**ACTIVITY**: Everything from the line containing "JINGXIN Precision Machinary" through the line containing "enquiry@jpmcnc.com (88, 1706)" should be repeated exactly, and nothing else from the data.

**DATA FOR PROCESSING**:
===

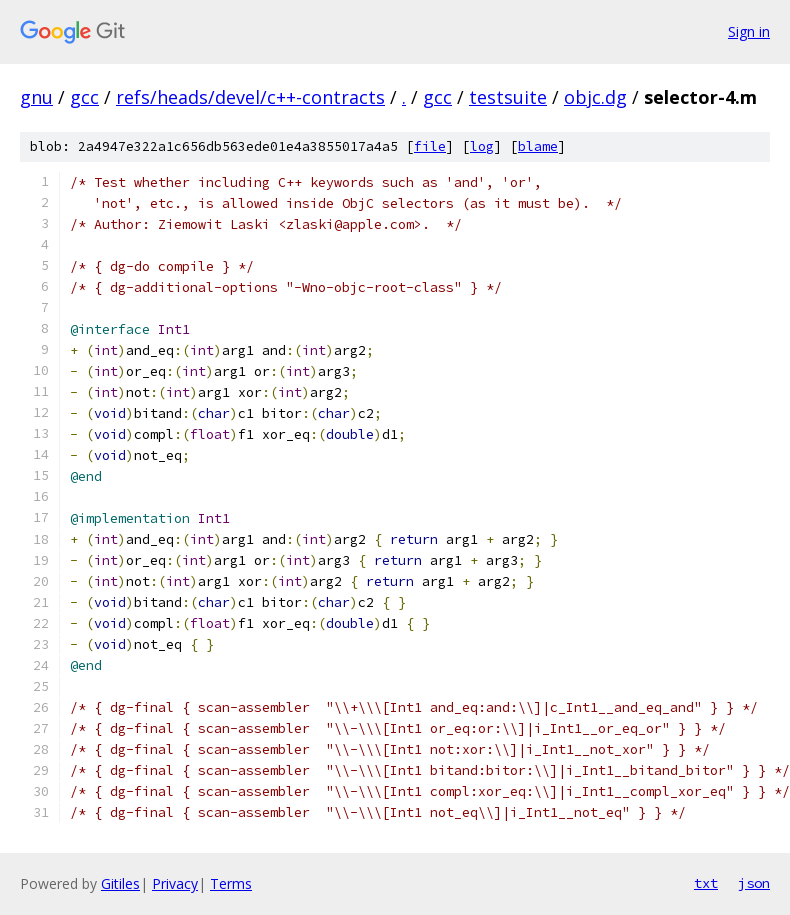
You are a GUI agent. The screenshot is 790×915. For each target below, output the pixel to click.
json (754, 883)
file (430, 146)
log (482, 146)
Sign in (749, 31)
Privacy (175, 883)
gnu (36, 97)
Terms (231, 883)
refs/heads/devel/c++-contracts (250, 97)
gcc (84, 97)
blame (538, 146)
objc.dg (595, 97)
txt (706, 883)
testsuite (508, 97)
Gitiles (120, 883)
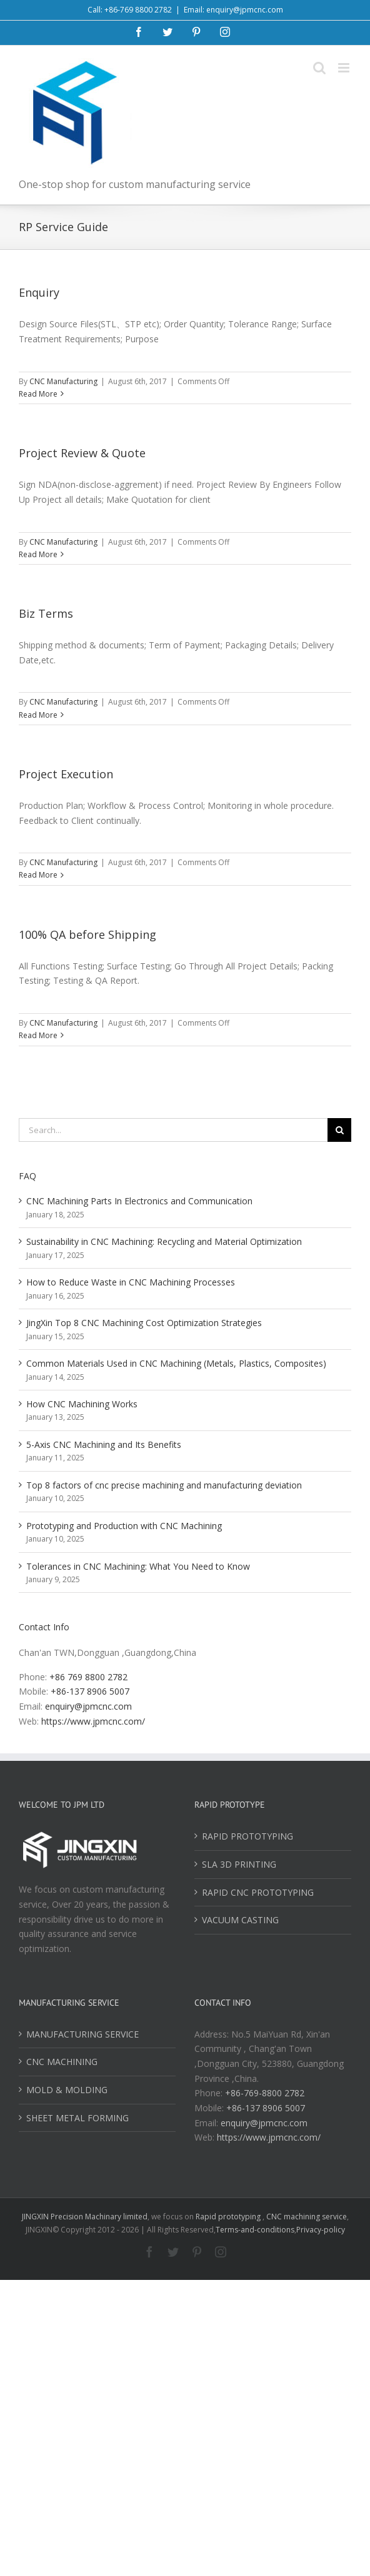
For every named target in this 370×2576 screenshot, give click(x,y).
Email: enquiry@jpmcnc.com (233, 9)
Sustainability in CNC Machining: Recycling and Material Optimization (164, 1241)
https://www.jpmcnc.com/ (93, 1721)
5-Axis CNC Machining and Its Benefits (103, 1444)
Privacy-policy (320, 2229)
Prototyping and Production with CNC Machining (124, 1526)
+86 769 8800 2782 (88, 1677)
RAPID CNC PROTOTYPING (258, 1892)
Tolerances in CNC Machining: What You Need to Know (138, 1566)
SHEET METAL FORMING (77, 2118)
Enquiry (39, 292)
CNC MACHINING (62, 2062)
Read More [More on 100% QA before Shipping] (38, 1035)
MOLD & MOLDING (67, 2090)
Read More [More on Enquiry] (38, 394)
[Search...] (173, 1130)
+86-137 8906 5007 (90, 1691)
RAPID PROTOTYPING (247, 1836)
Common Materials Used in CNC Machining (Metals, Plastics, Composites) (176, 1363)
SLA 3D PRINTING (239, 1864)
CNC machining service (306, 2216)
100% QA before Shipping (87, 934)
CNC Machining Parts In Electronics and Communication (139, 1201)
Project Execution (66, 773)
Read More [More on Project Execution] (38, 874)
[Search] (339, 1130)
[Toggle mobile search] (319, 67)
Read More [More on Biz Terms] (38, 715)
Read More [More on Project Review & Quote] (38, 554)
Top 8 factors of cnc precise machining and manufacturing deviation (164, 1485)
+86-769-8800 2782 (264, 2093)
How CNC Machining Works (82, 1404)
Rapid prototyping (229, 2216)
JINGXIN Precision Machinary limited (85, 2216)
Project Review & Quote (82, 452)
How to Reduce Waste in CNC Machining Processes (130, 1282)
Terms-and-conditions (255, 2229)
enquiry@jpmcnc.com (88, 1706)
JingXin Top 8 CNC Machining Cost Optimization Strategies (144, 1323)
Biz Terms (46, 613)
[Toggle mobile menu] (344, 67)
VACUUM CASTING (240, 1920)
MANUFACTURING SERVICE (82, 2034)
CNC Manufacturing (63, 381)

===

**COMPLETED TASK**:
JINGXIN Precision Machinary limited (85, 2216)
Project Review & Quote (82, 452)
How to Reduce Waste in CNC Machining Processes (130, 1282)
Terms-and-conditions (255, 2229)
enquiry@jpmcnc.com (88, 1706)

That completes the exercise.